The Canadian experience of litigants in person

Family Law|February 2nd 2015

These days there is no shortage of research into just about every conceivable aspect of the family justice system. So much, in fact, that the Ministry of Justice (‘MoJ’) publishes a bulletin detailing new and forthcoming research and analysis for the family justice system. The latest bulletin, the fifth, was published last week.

Most of the research referred to in the bulletin has been completed and is well known, such as the research last year by the MoJ itself into public experiences of and attitudes towards the family justice system. Some of the research, however, is less well known, at least to me. For example, the bulletin also includes a section on family justice matters in other countries, to provide an international perspective.

It is always interesting to see how experiences in and of family justice systems in other countries differ from or, more commonly, are similar to those in our own system. Take, for example, one of the research papers referred to in the bulletin, coming from Canada.

The title of the research report explains its contents: Self- represented litigants in family law disputes: contrasting the views of Alberta family lawyers and judges of the Alberta Court of Queens Bench.

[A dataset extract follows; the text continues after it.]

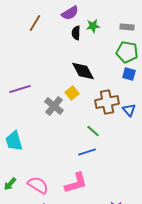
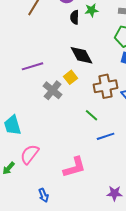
purple line: (20, 89) -> (33, 66), moved
blue line: (87, 152) -> (106, 136), moved
pink semicircle: (38, 185) -> (30, 154), moved, turned -85

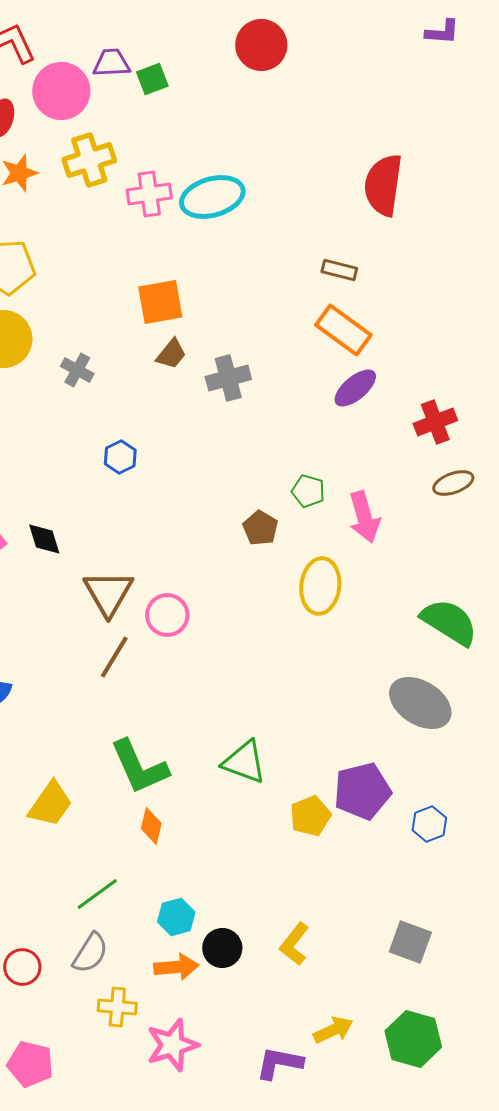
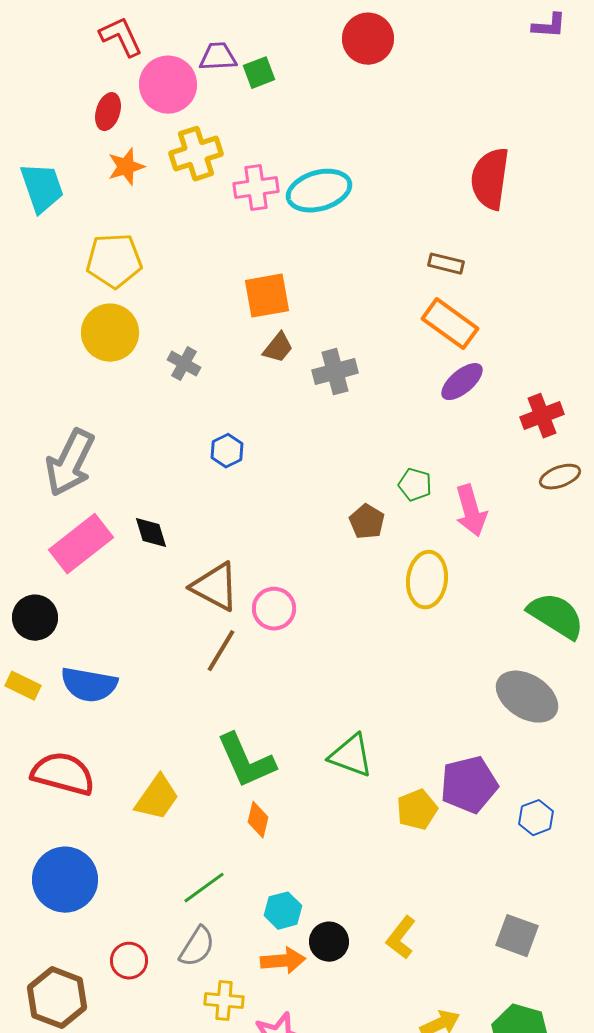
brown triangle: (108, 593) -> (215, 587), turned -32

The report refers to two studies: one dealing with experiences of family lawyers with self-represented litigants, and the other dealing with the experiences of judges of self-represented litigants. The surveys are somewhat limited, both in the numbers involved (73 lawyers and 32 judges) and in that they don’t cover the experiences of others, particularly the self-represented litigants themselves. Nevertheless, I think some of the findings are still of interest.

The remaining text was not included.